§ RECORDS FOR THE EXERCISE
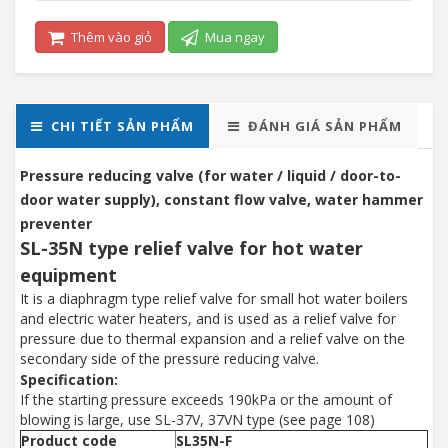
Thêm vào giỏ
Mua ngay
CHI TIẾT SẢN PHẨM
ĐÁNH GIÁ SẢN PHẨM
Pressure reducing valve (for water / liquid / door-to-
door water supply), constant flow valve, water hammer
preventer
SL-35N type relief valve for hot water
equipment
It is a diaphragm type relief valve for small hot water boilers
and electric water heaters, and is used as a relief valve for
pressure due to thermal expansion and a relief valve on the
secondary side of the pressure reducing valve.
Specification:
If the starting pressure exceeds 190kPa or the amount of
blowing is large, use SL-37V, 37VN type (see page 108)
Product code
SL35N-F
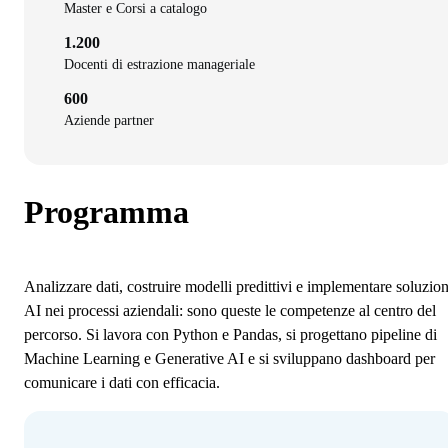
Master e Corsi a catalogo
1.200
Docenti di estrazione manageriale
600
Aziende partner
Programma
Analizzare dati, costruire modelli predittivi e implementare soluzion
AI nei processi aziendali: sono queste le competenze al centro del
percorso. Si lavora con Python e Pandas, si progettano pipeline di
Machine Learning e Generative AI e si sviluppano dashboard per
comunicare i dati con efficacia.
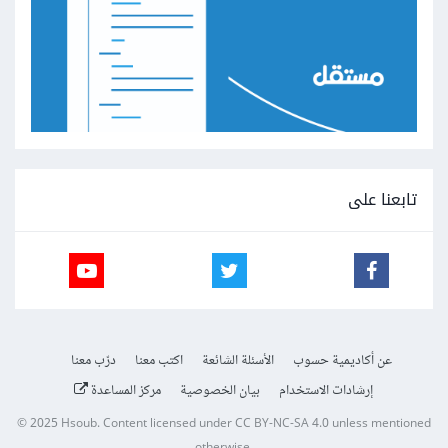
تابعنا على
عن أكاديمية حسوب
الأسئلة الشائعة
اكتب معنا
درّب معنا
إرشادات الاستخدام
بيان الخصوصية
مركز المساعدة
© 2025
Hsoub
.
Content licensed under
CC BY-NC-SA 4.0
unless mentioned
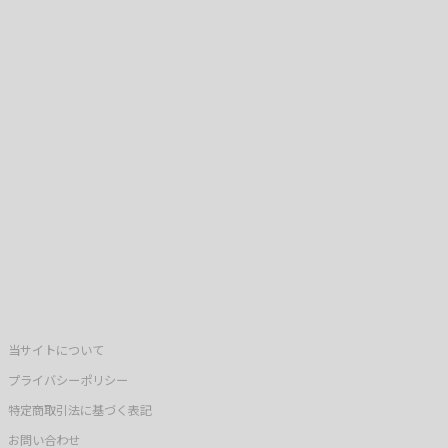
当サイトについて
プライバシーポリシー
特定商取引法に基づく表記
お問い合わせ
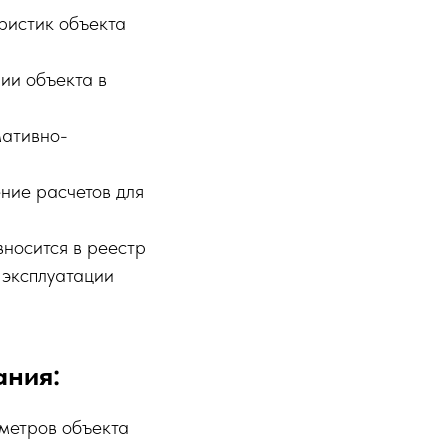
ристик объекта
ии объекта в
мативно-
ение расчетов для
вносится в реестр
 эксплуатации
ания:
метров объекта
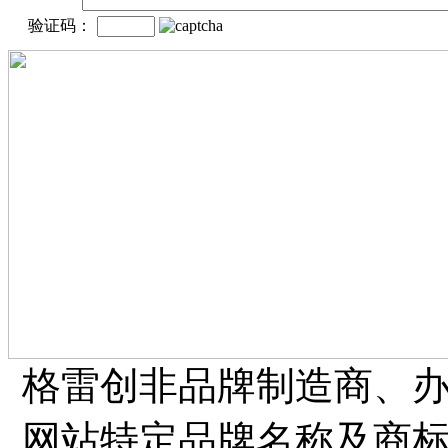
验证码：
格雷创非品牌制造商、
网站特定品牌名称及商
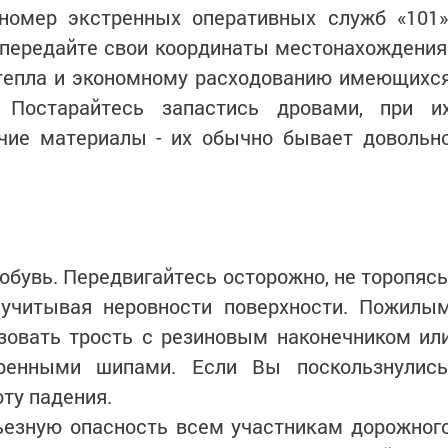
 номер экстренных оперативных служб «101»
 передайте свои координаты местонахождения
тепла и экономному расходованию имеющихс
. Постарайтесь запастись дровами, при и
чие материалы - их обычно бывает довольн
бувь. Передвигайтесь осторожно, не торопясь
 учитывая неровности поверхности. Пожилы
зовать трость с резиновым наконечником ил
ренными шипами. Если Вы поскользнулись
оту падения.
ьезную опасность всем участникам дорожног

§ ACTION ITEM
The word to look for is "water"; copy out every line of the entries that holds it.

§ ANSWER
Pressure reducing valve (for water / liquid / door-to-
door water supply), constant flow valve, water hammer
SL-35N type relief valve for hot water
It is a diaphragm type relief valve for small hot water boilers
and electric water heaters, and is used as a relief valve for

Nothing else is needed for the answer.